In 1996 Elouise Cobell and 500,000 of her Native American compatriots bravely set about righting a 115-year-old wrong with a class-action lawsuit filed against the United States Interior Department. In 1999 they were heard, finally, and even vindicated by the ruling of U.S. District Court Judge Royce Lamberth. Lamberth's was a decision that not only acknowledged the wrong as a matter of public record and ordered restitution to be paid, but also rebuked the U.S. federal government for its egregious and contemptible behavior in the matter.

So what's the latest government shame in question? Literally, a broken trust that dates back to the year 1887.

In that year the passage of the Dawes Act made it possible for Native Americans to privately own property via a government parceling of approximately 138 million acres of reservation land into smaller plots - up to 160 acres to be assigned for individual ownership.

What motivated the federal government to do so?

The author of the legislation, Henry Dawes, seemed to see it as a means to civilize the American Indian, while his contemporary, Senator Henry M. Teller of Colorado, said the legislation was nothing more than a new scheme to remove American Indians from their land to allow resettlement by White Americans.

Native Americans themselves, however, were told the purpose of breaking up their land was in efforts to protect their property rights during the Oklahoma Land Rush and pay for more than 100 years of genocide - in light of the present controversy this seems sadly laughable.
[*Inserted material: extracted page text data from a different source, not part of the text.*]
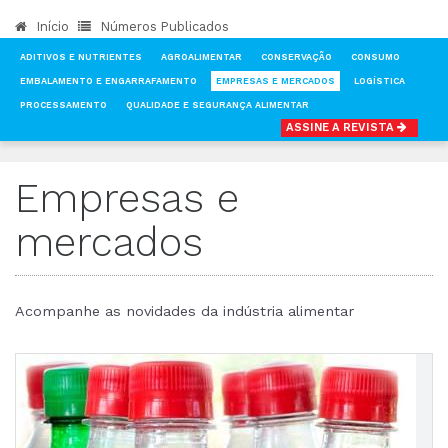
Início
Números Publicados
ADITIVOS E NUTRIENTES
AGROALIMENTAR
CONSERVAÇÃO
CONSUMO
EMBALAMENTO E ENGARRAFAMENTO
EMPRESAS E MERCADOS
LOGÍSTICA
PROCESSAMENTO
QUALIDADE E SEGURANÇA ALIMENTAR
ASSINE A REVISTA
INÍCIO
NOTÍCIAS
EMPRESAS E MERCADOS
Empresas e
mercados
Acompanhe as novidades da indústria alimentar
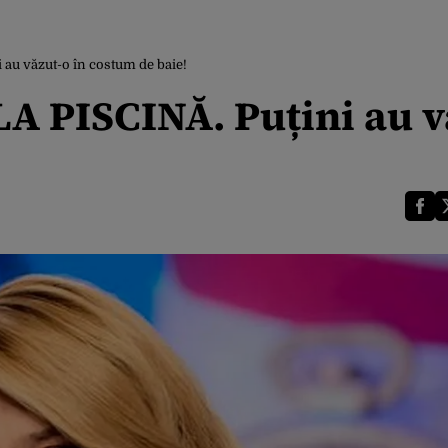
 au văzut-o în costum de baie!
LA PISCINĂ. Puțini au v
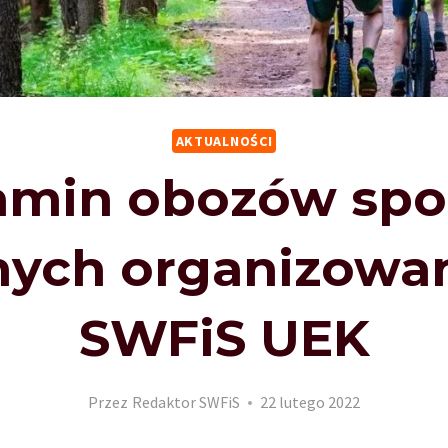
AKTUALNOŚCI
amin obozów spo
nych organizowa
SWFiS UEK
Przez
Redaktor SWFiS
22 lutego 2022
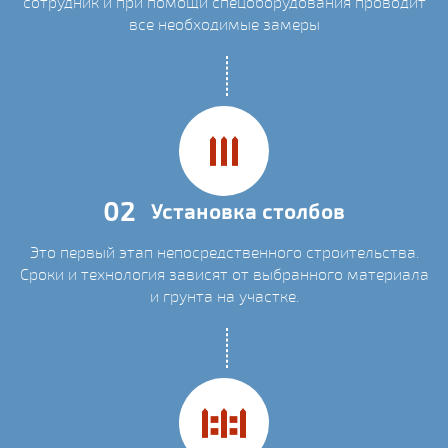
сотрудник и при помощи спецоборудования проводит
все необходимые замеры
02
Установка столбов
Это первый этап непосредственного строительства.
Сроки и технология зависят от выбранного материала
и грунта на участке.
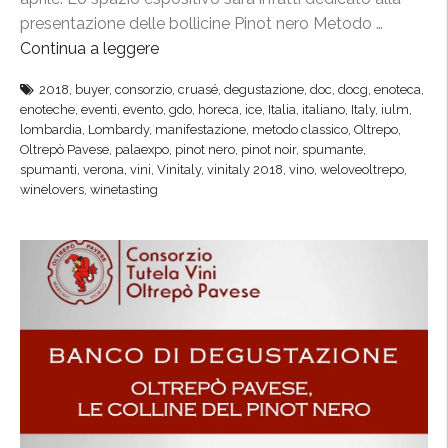
presentazione delle bollicine Pinot nero Metodo …
Continua a leggere
“
V
2018
,
buyer
,
consorzio
,
cruasé
,
degustazione
,
doc
,
docg
,
enoteca
,
i
enoteche
,
eventi
,
evento
,
gdo
,
horeca
,
ice
,
Italia
,
italiano
,
Italy
,
iulm
,
n
lombardia
,
Lombardy
,
manifestazione
,
metodo classico
,
Oltrepo
,
i
Oltrepò Pavese
,
palaexpo
,
pinot nero
,
pinot noir
,
spumante
,
spumanti
,
verona
,
vini
,
Vinitaly
,
vinitaly 2018
,
vino
,
weloveoltrepo
,
t
winelovers
,
winetasting
a
l
y
,
l
e
c
o
l
l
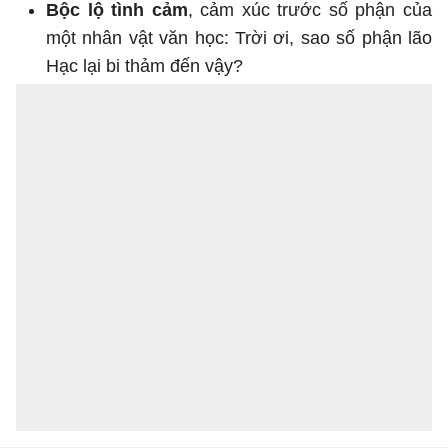
Bộc lộ tình cảm
, cảm xúc trước số phận của
một nhân vật văn học: Trời ơi, sao số phận lão
Hạc lại bi thảm đến vậy?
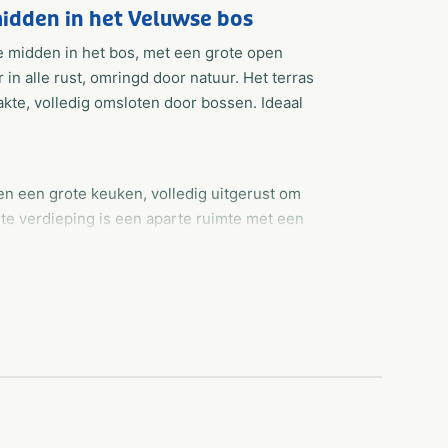
dden in het Veluwse bos
 midden in het bos, met een grote open
r in alle rust, omringd door natuur. Het terras
akte, volledig omsloten door bossen. Ideaal
en een grote keuken, volledig uitgerust om
te verdieping is een aparte ruimte met een
overzichtelijk ingericht voor een ontspannen
erfect voor natuurliefhebbers. Kinderen spelen
 verkeer in de buurt. In de schemering zie je
 unieke natuurbeleving op de Veluwe.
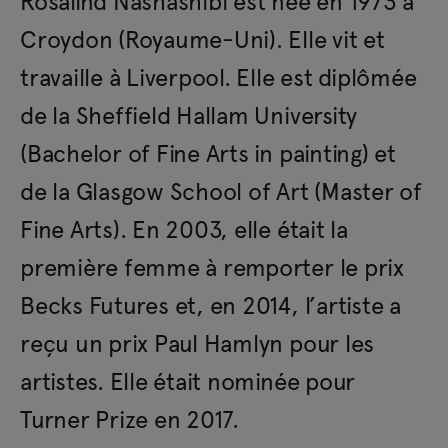
Rosalind Nashashibi est née en 1973 à
Croydon (Royaume-Uni). Elle vit et
travaille à Liverpool. Elle est diplômée
de la Sheffield Hallam University
(Bachelor of Fine Arts in painting) et
de la Glasgow School of Art (Master of
Fine Arts). En 2003, elle était la
première femme à remporter le prix
Becks Futures et, en 2014, l’artiste a
reçu un prix Paul Hamlyn pour les
artistes. Elle était nominée pour
Turner Prize en 2017.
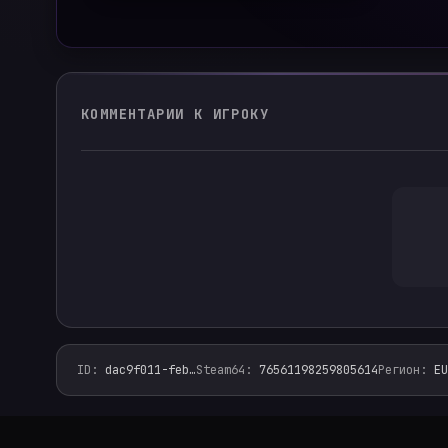
КОММЕНТАРИИ К ИГРОКУ
ID
:
dac9f011-feb
…
Steam64
:
76561198259805614
Регион
:
EU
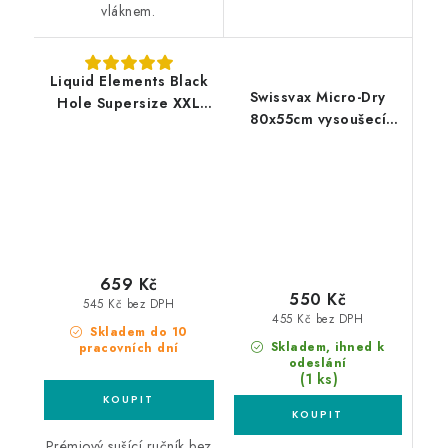
vláknem.
Liquid Elements Black
Swissvax Micro-Dry
Hole Supersize XXL
80x55cm vysoušecí
120x80cm prémiový
hadřík
sušící ručník
659 Kč
550 Kč
545 Kč bez DPH
455 Kč bez DPH
Skladem do 10
Skladem, ihned k
pracovních dní
odeslání
(1 ks)
Prémiový sušící ručník bez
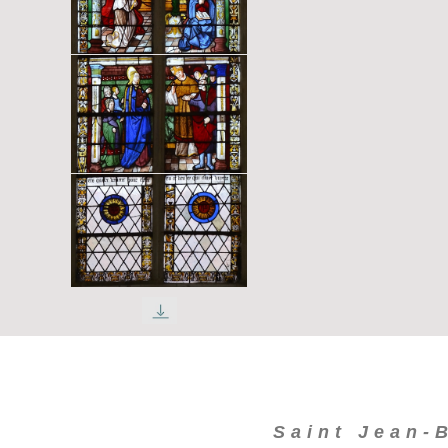
Saint Jean-B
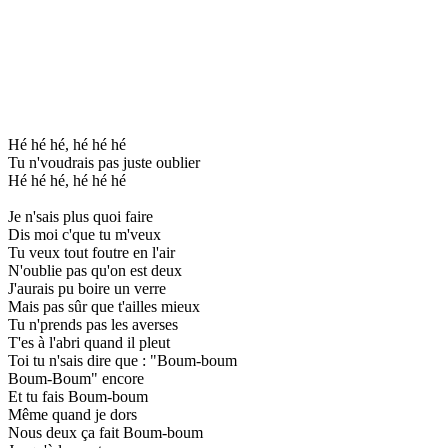
Hé hé hé, hé hé hé
Tu n'voudrais pas juste oublier
Hé hé hé, hé hé hé
Je n'sais plus quoi faire
Dis moi c'que tu m'veux
Tu veux tout foutre en l'air
N'oublie pas qu'on est deux
J'aurais pu boire un verre
Mais pas sûr que t'ailles mieux
Tu n'prends pas les averses
T'es à l'abri quand il pleut
Toi tu n'sais dire que : "Boum-boum
Boum-Boum" encore
Et tu fais Boum-boum
Même quand je dors
Nous deux ça fait Boum-boum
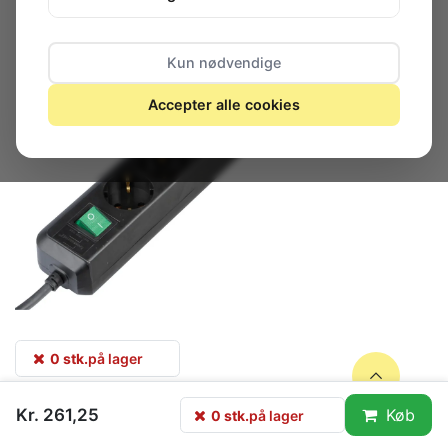
Kun nødvendige
Accepter alle cookies
0 stk.
på lager
Kr. 261,25
Køb
0 stk.
på lager
Forlængerledning med afbryder, 10-vejs, 3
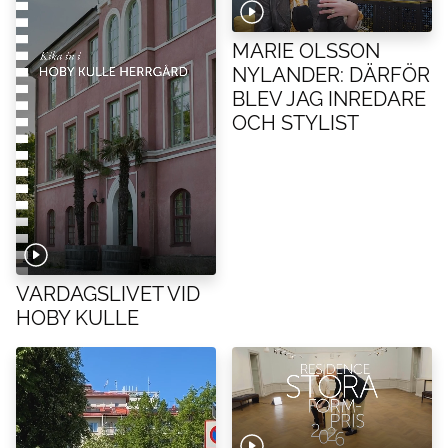
MARIE OLSSON
NYLANDER: DÄRFÖR
BLEV JAG INREDARE
OCH STYLIST
VARDAGSLIVET VID
HOBY KULLE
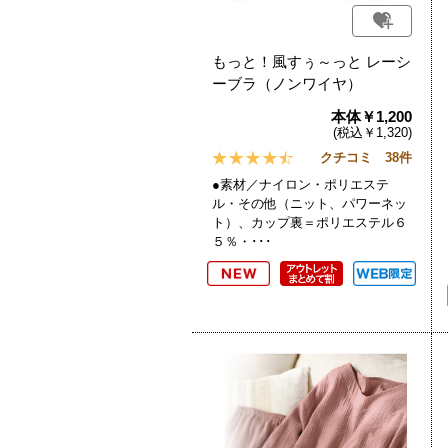
もっと！風すぅ～っと レーシ
ーブラ（ノンワイヤ）
本体￥1,200
(税込￥1,320)
クチコミ 38件
●素材／ナイロン・ポリエステ
ル・その他（ニット、パワーネッ
ト）、カップ裏＝ポリエステル６
５％・･･･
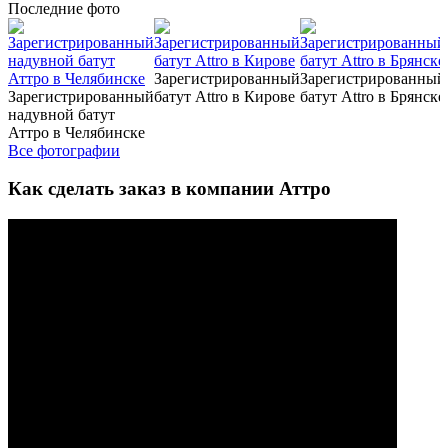
Последние
фото
Зарегистрированный
Зарегистрированный
Зарегистрированный
батут Attro в Кирове
батут Attro в Брянске
надувной батут
Аттро в Челябинске
Все фотографии
Как сделать заказ в компании Аттро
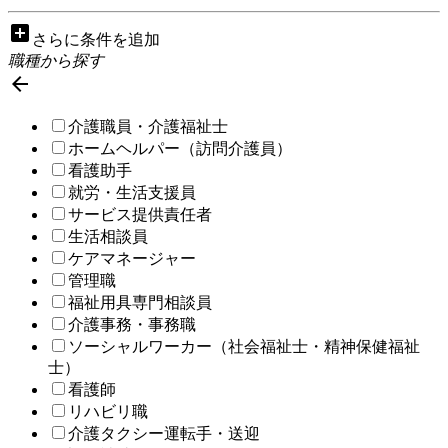
add_box
さらに条件を追加
職種から探す

介護職員・介護福祉士
ホームヘルパー（訪問介護員）
看護助手
就労・生活支援員
サービス提供責任者
生活相談員
ケアマネージャー
管理職
福祉用具専門相談員
介護事務・事務職
ソーシャルワーカー（社会福祉士・精神保健福祉
士）
看護師
リハビリ職
介護タクシー運転手・送迎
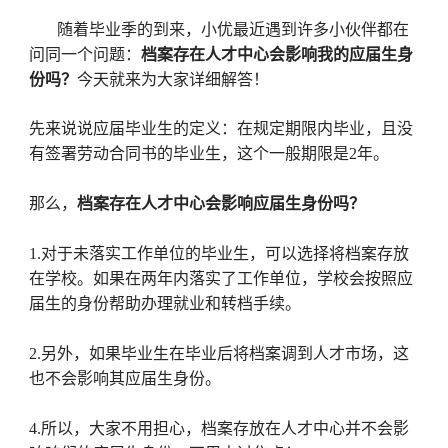
随着毕业季的到来，小优最近遇到许多小伙伴都在
问同一个问题：
档案存在人才中心会影响我的应届生身
份吗？
今天就来为大家详细解答！
先来说说应届毕业生的定义：在规定期限内毕业，且没
有签署劳动合同书的毕业生，这个一般期限是2年。
那么，
档案存在人才中心会影响应届生身份吗？
1.对于未落实工作单位的毕业生，可以选择将档案存放
在学校。如果在两年内落实了工作单位，学校会按照应
届生的身份帮助办理就业和转档手续。
2.另外，如果毕业生在毕业后将档案调到人才市场，这
也不会影响其应届生身份。
4.所以，大家不用担心，档案存放在人才中心并不会影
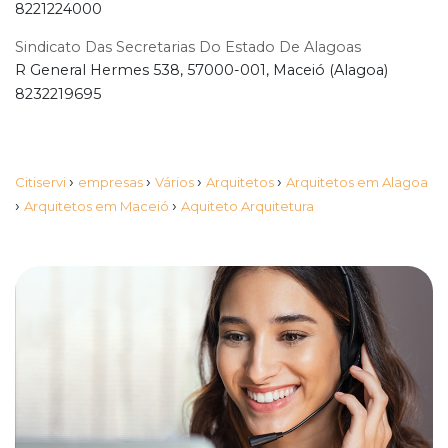
8221224000
Sindicato Das Secretarias Do Estado De Alagoas
R General Hermes 538, 57000-001, Maceió (Alagoa)
8232219695
›
›
›
›
Citiservi
empresas
Vários
Arquitetos
Arquitetos em Alagoa
›
›
Arquitetos em Maceió
Aquiteto Arquitetura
In any event, the right to own was a conditional right. While given the deeds and titles to these plots of land, Native Americans were not given the right to manage the land themselves. Instead, the United States federal government took on this responsibility by holding not only the smaller, individually owned plots in trust, but also the subsequent income the plots garnered from companies leasing the land for grazing, mining, logging, and oil drilling purposes. It is precisely this income that is at the heart of the present controversy.

The payments made by the various companies leasing the Native American owned lands were to be paid out to the Native American owners through the trust fund by the U.S. government in the form of monthly royalty checks. In many cases - at least 500,000 - this has either never occurred due to a system that has lost track of tens of thousands of beneficiaries or not happened with any degree of consistency to have even a modicum effect.

Instead, the trust fund from the time of its inception has become an arrangement that even Gale Norton, the Bush administration's Interior Secretary, admits has created a system plagued by problems; specifically government mismanagement that has fostered corruption and the misappropriation of the fund payments owed to Native Americans.

The incompetence of The Bureau of Indian Affairs (BIA), the Interior Department agency handling the Native American trust fund account (and the only federal agency with a clear mandate to serve Native Americans), in handling this matter is so serious that it is suspected the plaintiffs in this case are owed as much as $10 billion in missing monies.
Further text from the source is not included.